* _EXERCISE_: Among the lines of the records below, count those with the word "leadership". Reply with that number alone.

*** DATA FOR THIS EXERCISE

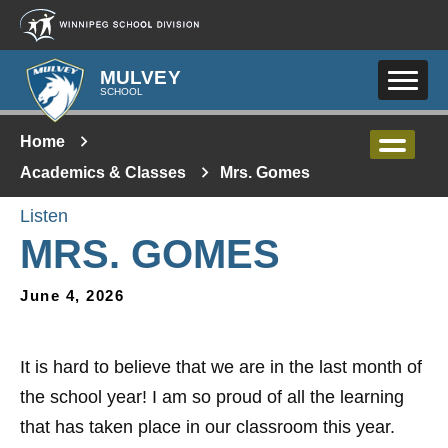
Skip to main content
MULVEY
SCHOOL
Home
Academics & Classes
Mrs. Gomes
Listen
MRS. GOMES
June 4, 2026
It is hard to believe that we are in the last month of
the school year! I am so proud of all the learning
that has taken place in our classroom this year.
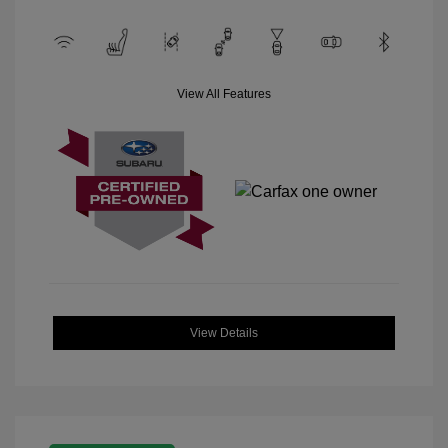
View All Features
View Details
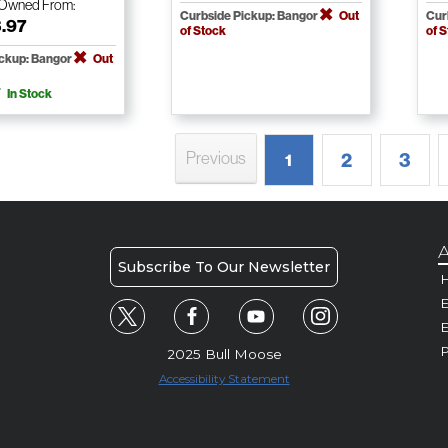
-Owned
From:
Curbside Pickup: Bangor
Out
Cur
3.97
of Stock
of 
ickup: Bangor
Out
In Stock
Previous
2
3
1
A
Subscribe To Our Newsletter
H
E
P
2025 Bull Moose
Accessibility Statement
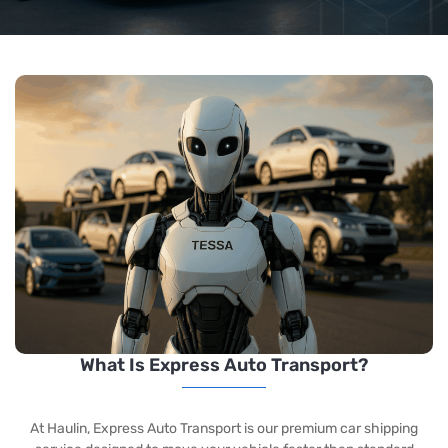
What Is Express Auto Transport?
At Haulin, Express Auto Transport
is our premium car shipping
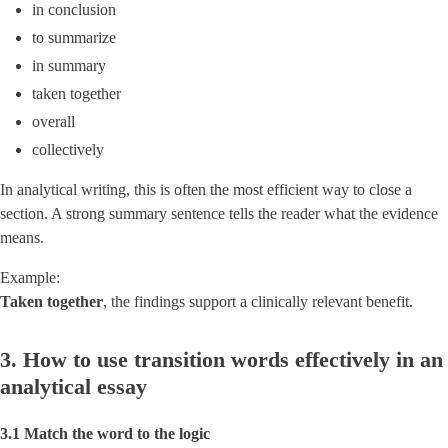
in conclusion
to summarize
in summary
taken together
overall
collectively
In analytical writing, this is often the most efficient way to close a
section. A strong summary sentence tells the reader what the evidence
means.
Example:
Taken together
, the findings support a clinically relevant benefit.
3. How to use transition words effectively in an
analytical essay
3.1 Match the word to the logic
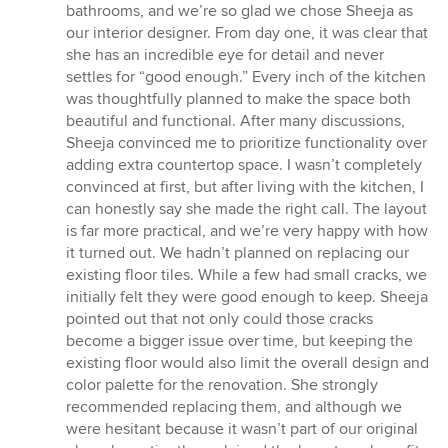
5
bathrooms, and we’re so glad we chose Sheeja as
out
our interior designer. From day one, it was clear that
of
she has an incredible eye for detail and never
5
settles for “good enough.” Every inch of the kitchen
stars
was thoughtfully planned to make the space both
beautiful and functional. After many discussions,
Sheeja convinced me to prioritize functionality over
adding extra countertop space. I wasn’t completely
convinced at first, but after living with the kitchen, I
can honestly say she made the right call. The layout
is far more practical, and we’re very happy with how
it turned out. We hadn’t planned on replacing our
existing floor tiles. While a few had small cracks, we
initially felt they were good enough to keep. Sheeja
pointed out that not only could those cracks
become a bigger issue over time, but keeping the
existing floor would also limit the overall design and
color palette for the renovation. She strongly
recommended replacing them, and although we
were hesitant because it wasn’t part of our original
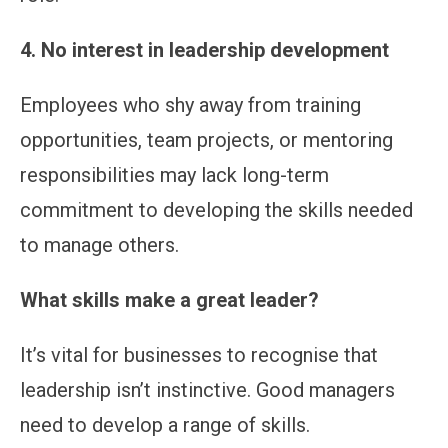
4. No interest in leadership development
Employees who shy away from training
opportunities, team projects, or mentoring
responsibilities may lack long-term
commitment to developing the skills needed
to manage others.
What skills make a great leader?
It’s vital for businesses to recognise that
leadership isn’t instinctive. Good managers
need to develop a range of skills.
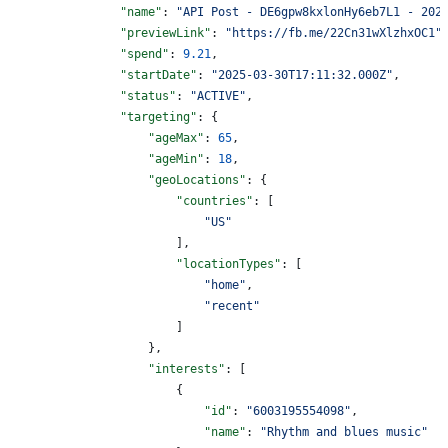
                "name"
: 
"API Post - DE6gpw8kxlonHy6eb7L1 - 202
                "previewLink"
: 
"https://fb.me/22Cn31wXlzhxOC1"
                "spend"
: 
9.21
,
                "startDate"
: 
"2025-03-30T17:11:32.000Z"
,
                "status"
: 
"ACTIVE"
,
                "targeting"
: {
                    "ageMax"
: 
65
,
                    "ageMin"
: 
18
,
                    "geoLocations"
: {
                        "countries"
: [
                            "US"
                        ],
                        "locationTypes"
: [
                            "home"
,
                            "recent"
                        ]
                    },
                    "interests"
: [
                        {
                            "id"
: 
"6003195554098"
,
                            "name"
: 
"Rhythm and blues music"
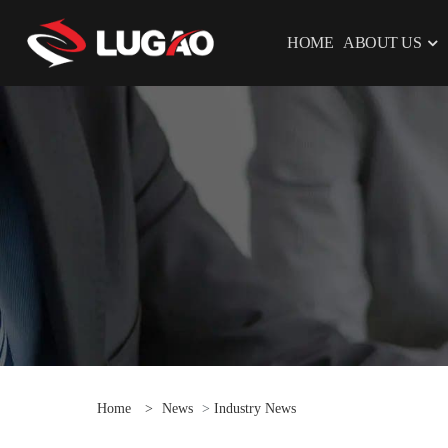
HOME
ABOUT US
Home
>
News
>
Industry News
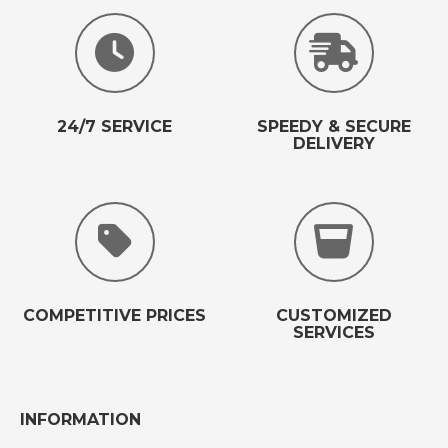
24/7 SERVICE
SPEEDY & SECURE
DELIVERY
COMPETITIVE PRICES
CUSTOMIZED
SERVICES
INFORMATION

******

* _RESPONSE TO THE EXERCISE_: 2